Point de salut en-dessous de 1 024 bits
Plus d’un an après, Mozilla juge que les utilisateurs ne peuvent plus attendre. Des sites utilisent encore des clés trop faibles. Firefox ne doit donc plus prendre le risque selon l’éditeur : toute connexion « sécurisée » exploitant le protocole Diffie-Hellman avec des clés de 1 023 bits ou moins sera toute simplement refusée. Côté utilisateur, le symptôme est une erreur spécifique : « ssl_error_weak_server_ephemeral_dh_key
», « dh » signifiant ici Diffie-Hellman.
Signalons que Firefox est le premier à agir en ce sens, mais que d'autres navigateurs pourraient suivre rapidement. En mai de l'année dernière, Google avait en effet annoncé que « les serveurs qui utilisent actuellement DHE [Diffie-Hellman Exchange] devraient se mettre à jour et passer à Elliptic curve Diffie–Hellman. Si cela est impossible, utilisez au moins DHE avec des groupes de 1024 bits et ne soyez pas trop surpris si Chrome commence à utiliser du chiffrement RSA avec votre site dans le futur ».
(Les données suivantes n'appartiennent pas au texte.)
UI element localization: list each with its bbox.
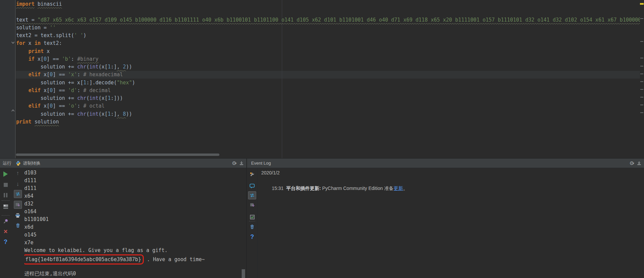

Notez que sur les mêmes 140 000 sites les plus visités, 67 % possèdent des clés 2 048 bits. Cependant, il suffit parfois d’un seul site pour déclencher une fuite de données importante. Les deux dernières années ont prouvé à bien des reprises qu’une sécurité laxiste pouvait avoir de fortes répercussions sur les données des utilisateurs. La récente confirmation des 500 millions de comptes Yahoo piratés tient lieu de rappel.
Mozilla veut intégrer PDFium et l’API Pepper dans Firefox
Parallèlement, les ingénieurs de Mozilla travaillent sur la poursuite du projet Mortar. Derrière ce nom se cache une volonté simple : réduire autant que possible le coût d’entretien de Firefox afin que les ressources soient consacrées à d’autres activités.
Dans le cadre de Mortar, l’éditeur réfléchit donc à intégrer deux projets déjà existants : PDFium et l’API Pepper. Le premier est conçu par Google et est tout simplement un lecteur PDF. Firefox en possède bien un, mais puisque le projet de Google est open source, il peut être intégré dans Firefox en tant que tel. Quant à l’API Pepper, elle permettrait à Firefox de se débarrasser enfin de l’ancienne version NPAPI du plugin Flash en adoptant une architecture plus moderne.
Dans un cas comme dans l’autre, le résultat n’est pas garanti. Comme indiqué par Mozilla, les ingénieurs ont actuellement des prototypes fonctionnels de Firefox avec PDFium et Pepper, mais du travail reste à accomplir. L’idée serait de proposer ces deux ajouts – si tout se passe bien – durant le premier semestre 2017. Dans le cas de PDFium, le lot de fonctionnalités contiendrait la lecture, la sauvegarde locale des documents, l’impression et la possibilité de remplir les formulaires PDF. D’ici la fin de l’année en cours, toutes les opérations de base devraient être gérées (chercher, zoom, rotation, etc.).